Hunting the Wild Pineapple
- Author: Thea Astley
- Language: English
- Publisher: Nelson
- Publication date: 1979
- Publication place: Australia
- Media type: Print (Paperback)
- Pages: 175 pp
- ISBN: 0170054055
- Preceded by: A Kindness Cup
- Followed by: An Item from the Late News

= Hunting the Wild Pineapple =

Short story collection by Thea Astley

Hunting the Wild Pineapple (1979) is a collection of short stories by Australian writer Thea Astley. It was published in paperback by Nelson Publishers in Sydney in 1979.

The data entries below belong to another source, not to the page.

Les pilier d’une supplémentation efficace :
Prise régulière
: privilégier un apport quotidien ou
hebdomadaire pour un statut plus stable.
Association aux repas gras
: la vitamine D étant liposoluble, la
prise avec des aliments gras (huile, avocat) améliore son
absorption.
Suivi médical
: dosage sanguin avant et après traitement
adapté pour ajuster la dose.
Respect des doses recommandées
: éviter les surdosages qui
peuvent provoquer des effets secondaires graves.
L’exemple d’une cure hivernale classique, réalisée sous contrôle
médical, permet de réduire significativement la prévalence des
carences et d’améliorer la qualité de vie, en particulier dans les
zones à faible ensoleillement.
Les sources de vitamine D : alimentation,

The collection includes 8 original stories by the author.

==Contents==

| * "North: Some Compass Readings: Eden" * "The Curate Breaker" * "Hunting the Wild Pineapple" * "A Northern Belle" * "Petals from Blown Roses..." * "Ladies Only Ned Apply" * "Write Me, Son, Write Me" * "A Man Who is Tired of Swiper's Creek is Tired of Life" |

==Synopsis==
The 8 stories in this collection are all narrated by Leverson who has been seduced by North Queensland's beauty and strangeness. He observed both southern imports, as well as long-term Queensland residents, equally.

==Critical reception==
Lyn Frost, writing in The Canberra Times noted that the collection "gives an award-winning Australian author full rein. Astley, a Queenslander, has returned there to write and discovered a whole new population...Astley conveys 'a lot of sad poetry' and humour about the place which is 'a kind of carpet-bagger's paradise'."

==Publication history==
The collection was also published as follows:

- Penguin, Australia, 1981
- G. P. Putnam's Sons, USA, 1991

==Awards==
The collection won the Colin Roderick Award in 1979.